* **Data provided**

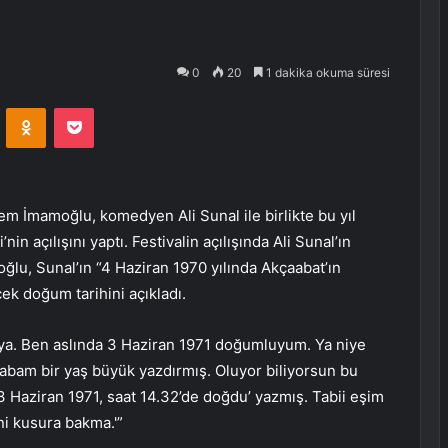
0
20
1 dakika okuma süresi
VKontakte
Odnoklassniki
Pocket
em İmamoğlu, komedyen Ali Sunal ile birlikte bu yıl
nin açılışını yaptı.
Festivalin açılışında Ali Sunal’ın
lu, Sunal’ın “4 Haziran 1970 yılında Akçaabat’ın
ek doğum tarihini açıkladı.
ya. Ben aslında 3 Haziran 1971 doğumluyum. Ya niye
abam bir yaş büyük yazdırmış. Oluyor biliyorsun bu
 Haziran 1971, saat 14.32’de doğdu’ yazmış. Tabii eşim
eni kusura bakma.'”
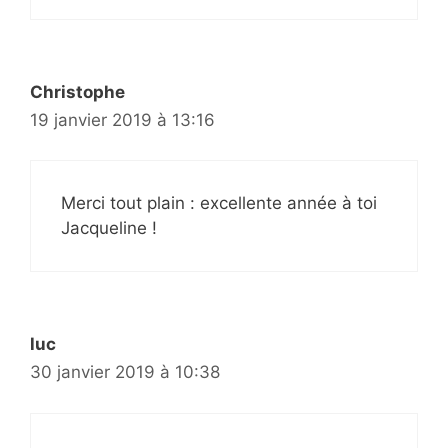
Christophe
19 janvier 2019 à 13:16
Merci tout plain : excellente année à toi
Jacqueline !
luc
30 janvier 2019 à 10:38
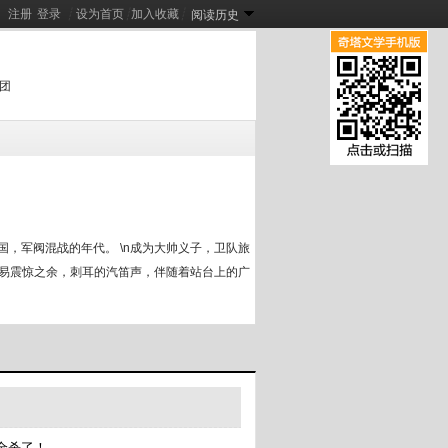
注册
登录
┊
设为首页
┊
加入收藏
┊
阅读历史
团
谢总别虐了，夫人是十年前穿回来的
[
新
]
异界风闻录
[
新
]
[
新
]
宠他
[
新
]
，军阀混战的年代。 \n成为大帅义子，卫队旅
李易震惊之余，刺耳的汽笛声，伴随着站台上的广
，全杀了！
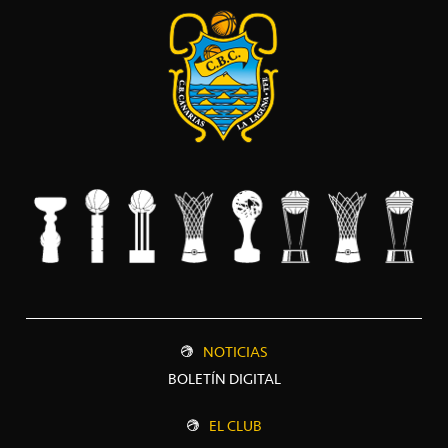
NOTICIAS
BOLETÍN DIGITAL
EL CLUB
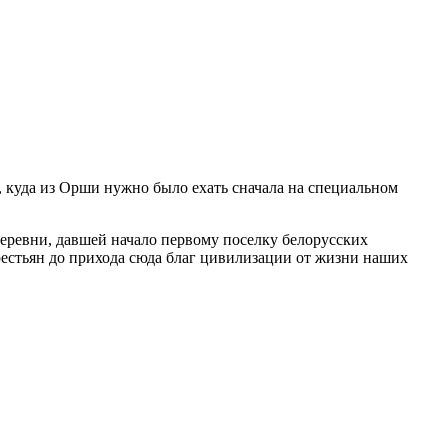
, куда из Орши нужно было ехать сначала на специальном
еревни, давшей начало первому поселку белорусских
рестьян до прихода сюда благ цивилизации от жизни наших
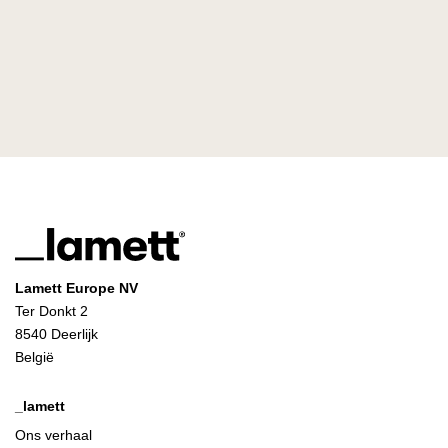
Lamett Europe NV
Ter Donkt 2
8540 Deerlijk
België
_lamett
Ons verhaal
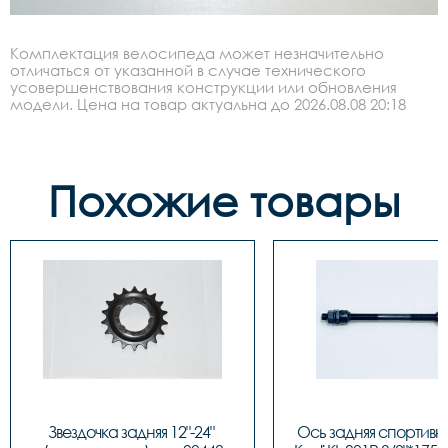
Комплектация велосипеда может незначительно
отличаться от указанной в случае технического
усовершенствования конструкции или обновления
модели. Цена на товар актуальна до 2026.08.08 20:18
Похожие товары
Звездочка задняя 12"-24" 
Ось задняя спортивна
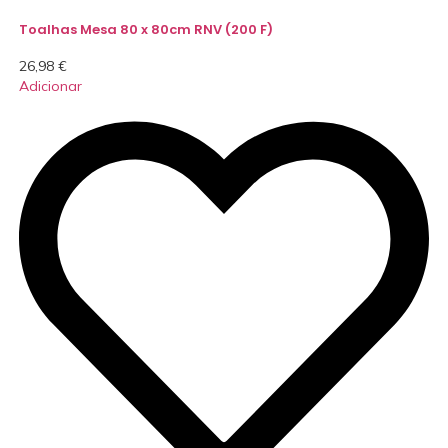
Toalhas Mesa 80 x 80cm RNV (200 F)
26,98
€
Adicionar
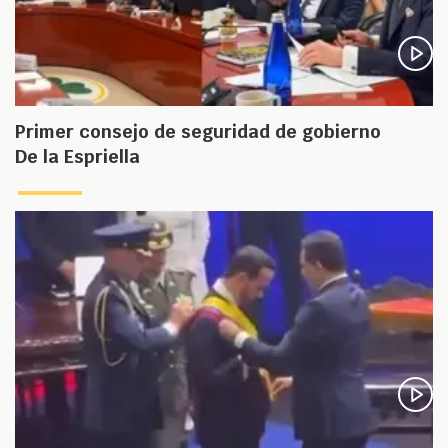
Primer consejo de seguridad de gobierno
De la Espriella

* **Exercise prompt**
Word for word, restate the records shown above, minus the pictures.

* **Written answer**
0
20
1 dakika okuma süresi
VKontakte
Odnoklassniki
Pocket
em İmamoğlu, komedyen Ali Sunal ile birlikte bu yıl
nin açılışını yaptı.
Festivalin açılışında Ali Sunal’ın
lu, Sunal’ın “4 Haziran 1970 yılında Akçaabat’ın
ek doğum tarihini açıkladı.
ya. Ben aslında 3 Haziran 1971 doğumluyum. Ya niye
abam bir yaş büyük yazdırmış. Oluyor biliyorsun bu
 Haziran 1971, saat 14.32’de doğdu’ yazmış. Tabii eşim
eni kusura bakma.'”
Christophe
19 janvier 2019 à 13:16
Merci tout plain : excellente année à toi
Jacqueline !
luc
30 janvier 2019 à 10:38
注册
登录
┊
设为首页
┊
加入收藏
┊
阅读历史
团
谢总别虐了，夫人是十年前穿回来的
[
新
]
异界风闻录
[
新
]
[
新
]
宠他
[
新
]
，军阀混战的年代。 \n成为大帅义子，卫队旅
李易震惊之余，刺耳的汽笛声，伴随着站台上的广
，全杀了！
NOTICIAS
BOLETÍN DIGITAL
EL CLUB
, куда из Орши нужно было ехать сначала на специальном
еревни, давшей начало первому поселку белорусских
рестьян до прихода сюда благ цивилизации от жизни наших
Lamett Europe NV
Ter Donkt 2
8540 Deerlijk
België
_lamett
Ons verhaal
Комплектация велосипеда может незначительно
отличаться от указанной в случае технического
усовершенствования конструкции или обновления
модели. Цена на товар актуальна до 2026.08.08 20:18
Похожие товары
Звездочка задняя 12"-24" 
Ось задняя спортивна
Toalhas Mesa 80 x 80cm RNV (200 F)
26,98
€
Adicionar
Primer consejo de seguridad de gobierno
De la Espriella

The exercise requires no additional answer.